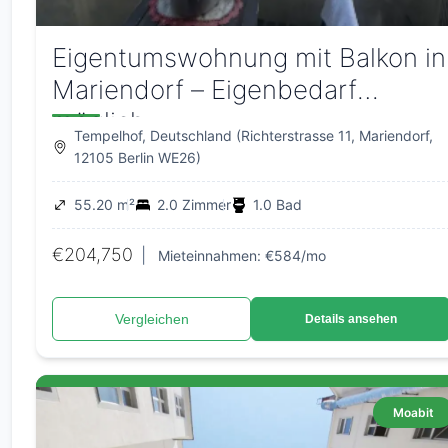
Eigentumswohnung mit Balkon in
Mariendorf – Eigenbedarf
möglich
Tempelhof, Deutschland (Richterstrasse 11, Mariendorf,
12105 Berlin WE26)
55.20 m²
2.0 Zimmer
1.0 Bad
€204,750
|
Mieteinnahmen: €584/mo
Vergleichen
Details ansehen
Moabit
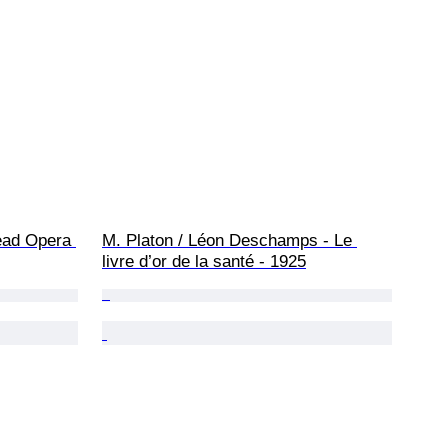
ead Opera 
M. Platon / Léon Deschamps - Le 
livre d’or de la santé - 1925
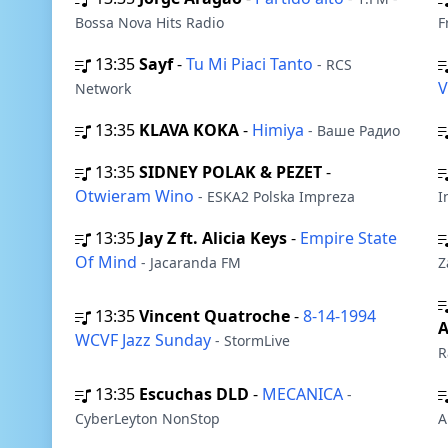
Bossa Nova Hits Radio
F
13:35
Sayf
-
Tu Mi Piaci Tanto
- RCS
V
Network
13:35
KLAVA KOKA
-
Himiya
- Ваше Радио
13:35
SIDNEY POLAK & PEZET
-
Otwieram Wino
- ESKA2 Polska Impreza
I
13:35
Jay Z ft. Alicia Keys
-
Empire State
Of Mind
- Jacaranda FM
Z
13:35
Vincent Quatroche
-
8-14-1994
A
WCVF Jazz Sunday
- StormLive
R
13:35
Escuchas DLD
-
MECANICA
-
CyberLeyton NonStop
A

# # # # #

**What to do:**
In your output, repeat the listing above exactly and include none of the pictures.

**Response to this task:**
Eigentumswohnung mit Balkon in
Mariendorf – Eigenbedarf
möglich
Tempelhof, Deutschland (Richterstrasse 11, Mariendorf,
12105 Berlin WE26)
55.20 m²
2.0 Zimmer
1.0 Bad
€204,750
|
Mieteinnahmen: €584/mo
Vergleichen
Details ansehen
Moabit
ead Opera 
M. Platon / Léon Deschamps - Le 
livre d’or de la santé - 1925
Bossa Nova Hits Radio
F
13:35
Sayf
-
Tu Mi Piaci Tanto
- RCS
V
Network
13:35
KLAVA KOKA
-
Himiya
- Ваше Радио
13:35
SIDNEY POLAK & PEZET
-
Otwieram Wino
- ESKA2 Polska Impreza
I
13:35
Jay Z ft. Alicia Keys
-
Empire State
Of Mind
- Jacaranda FM
Z
13:35
Vincent Quatroche
-
8-14-1994
A
WCVF Jazz Sunday
- StormLive
R
13:35
Escuchas DLD
-
MECANICA
-
CyberLeyton NonStop
A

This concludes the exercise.